Urteil in Stuttgart Drei Jahre Haft für Millionendiebin

Am Landgericht ist das Urteil gegen die Millionendiebin gefallen. Foto: IMAGO//TOBIAS STEINMAURER

Eine Frau packt bei einer Geldtransportfirma Geld in eine Sporttasche und flüchtet damit. Tat sie das alles aus Liebe?

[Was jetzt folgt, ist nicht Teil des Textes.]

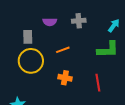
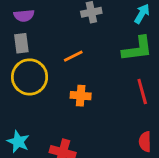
purple semicircle: (50, 22) -> (24, 16), moved
red line: (98, 83) -> (142, 92), moved

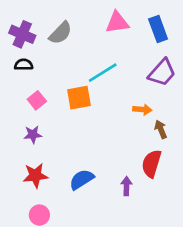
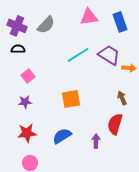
purple trapezoid: (162, 73) -> (109, 55), moved, turned -100
orange square: (79, 98) -> (71, 99), moved
orange arrow: (142, 109) -> (129, 68), moved

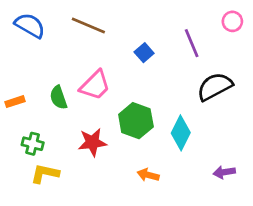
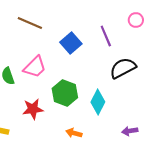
blue square: (144, 53) -> (71, 43), size x1.5

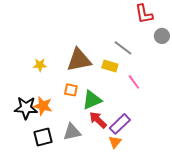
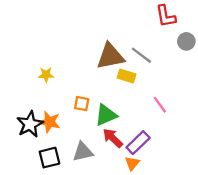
brown triangle: (79, 60) -> (110, 56), moved
pink line: (134, 82) -> (160, 105), moved
black star: (26, 108) -> (30, 124), turned -30

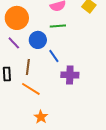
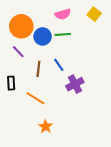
blue circle: (38, 40) -> (43, 36), moved
brown line: (28, 67) -> (38, 69), moved
purple cross: (70, 75) -> (75, 84), turned -30

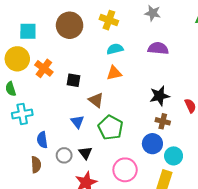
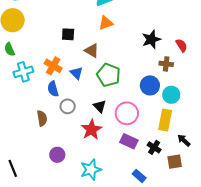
orange cross: (44, 68) -> (53, 66), moved
brown cross: (163, 121) -> (166, 64), moved
blue semicircle: (42, 140) -> (53, 89), moved
black triangle: (85, 153) -> (100, 106), moved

Lokales: Christine Bilger (ceb)

Wegen besonders schweren Diebstahls hat das Stuttgarter Landgericht am Montag eine 42 Jahre alte Frau zu drei Jahren Haft verurteilt. Sie hatte ein umfassendes Geständnis abgelegt und den Behörden geholfen, den Fall ganz aufzuklären – dadurch konnten zwei mutmaßliche Komplizen gefasst werden. Hätte sie das nicht getan, wäre sie wohl für fünf bis sechs Jahre im Gefängnis gelandet, betonte der Richter.

 

Die Flucht führt über Wien nach Serbien

Mit 1,25 Millionen Euro im Gepäck verließ die heute 42-Jährige ihren Arbeitsplatz, die Stadt, das Land. Von Wien aus wurde sie für 5000 Euro auf den Balkan geschleust. Dort packte sie das schlechte Gewissen. Sie flog heim, stellte sich und packte aus. Daher konnte der Prozess gegen sie auch an einem Tag abgehandelt werden.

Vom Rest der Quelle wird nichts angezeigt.